2) I have not so far had much success with internet based clock synchronisation utilities, so at the moment I am just setting my PC clock against an MSF clock at the start of each session - this is adequate, but my PC does drift a few seconds overnight. Having said that, I was being received OK by a number of other stations this morning. The transmission is supposed to start on each even minute, and have a duration of 110.6 seconds.

3) WSPR seems to have good dynamic range, provided the RX and sound card gains are adjusted so that overload does not occur. Certainly, it is possible to receive rather weak signals giving just a faint trace in the noise on the waterfall display at the same time as strong "red" traces occur - a range of 40dB or more. Even if a strong signal does cause overload, the randomised transmit periods mean that only a fraction of the weak signal time slots will be affected. I have not noticed any problem with decoding strong WSPR signals here, although there are not really any "very" strong signals.

The "false decodes" occur from time to time, apparently more when narrow-band QRM is present.
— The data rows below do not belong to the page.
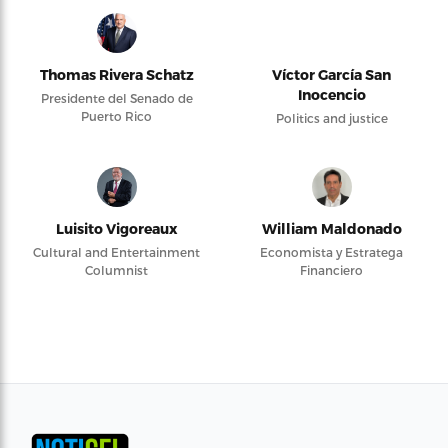
Thomas Rivera Schatz
Víctor García San
Inocencio
Presidente del Senado de
Puerto Rico
Politics and justice
Luisito Vigoreaux
William Maldonado
Cultural and Entertainment
Economista y Estratega
Columnist
Financiero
If you read W1JT's description of the various JT modes, he has made a trade-off between excluding decoded weak signals that contain a lot of noise but could be correct, and falsely decoding noise that by chance resembles a signal. In practice, they are not really an issue, due to the fact that the callsign is encoded with other information (for WSPR the locator and power output) and these would have to be consistent with the callsign for the signal to be accepted as valid. Even if the falsely decoded callsign is plausible, it is extremely unlikely that the locator would be correct, and astronomically unlikely that the same decode would be generated from noise at multiple receiving stations on multiple occasions. Using these types of criteria, false decodes are periodically stripped out of the WSPR database.

A number of people have had problems with strong signals failing to decode, on HF as well as 500kHz. We did some investigation of this last winter; there may be more than one cause, but one issue is that some sound cards/operating systems appear to generate significant timing errors, which over the relatively long transmission period of WSPR accumulate to mess things up. This results in some receivers failing to decode some transmitters. One way to test this is to receive a strong WSPR signal, but then after about 40s or a minute from the start of a transmission disconnect the audio to the PC or turn the gain down to zero. There is enough data in the shortened signal to decode, but less time for timing errors to accumulate. If this results in successful decoding, then a timing error of this sort seems likely, which could be at either TX or RX. Weak signals may decode fine, because parts of the signal are "missing" due to noise and fading. So another possible test is to reduce gain until the strong signal is just a weak trace on the waterfall in the receiver noise, and see if correct decoding occurs then.